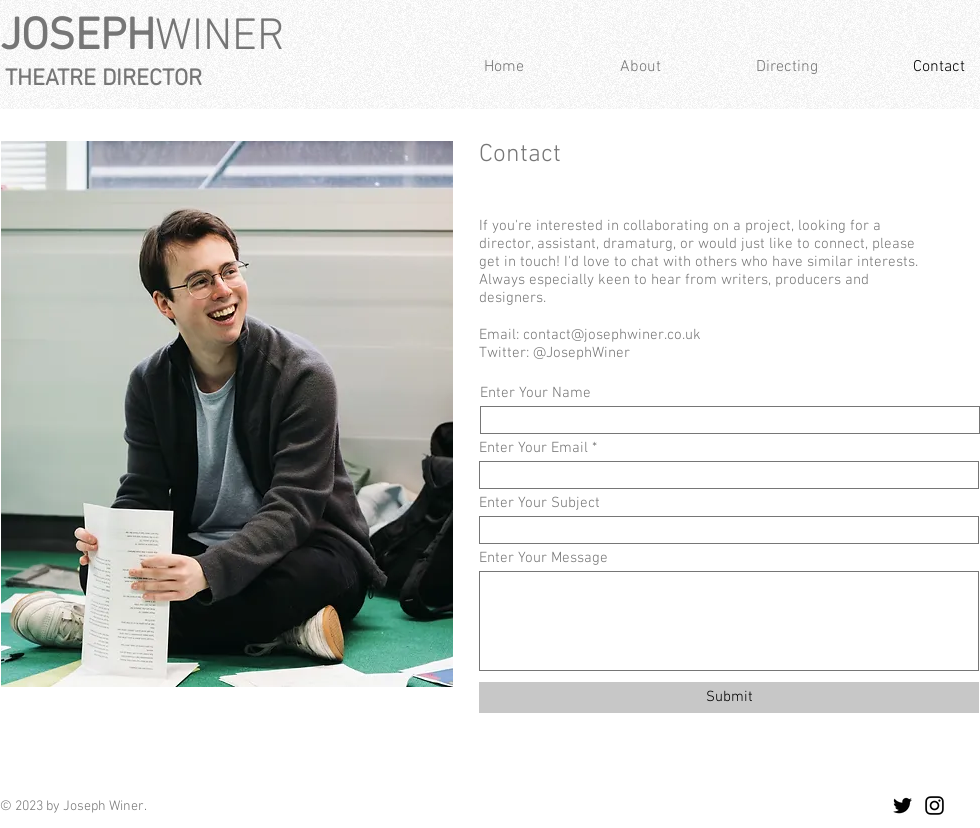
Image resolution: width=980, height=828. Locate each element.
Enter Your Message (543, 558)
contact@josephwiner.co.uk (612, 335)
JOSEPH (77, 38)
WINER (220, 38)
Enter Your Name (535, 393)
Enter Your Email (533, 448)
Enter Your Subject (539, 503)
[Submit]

________________________

Since the copy must hold no pictures, repeat everything else in the records exactly as written.

Exercise output »
Image resolution: width=980, height=828. Locate each element.
Enter Your Message (543, 558)
contact@josephwiner.co.uk (612, 335)
JOSEPH (77, 38)
WINER (220, 38)
Enter Your Name (535, 393)
Enter Your Email (533, 448)
Enter Your Subject (539, 503)
[Submit]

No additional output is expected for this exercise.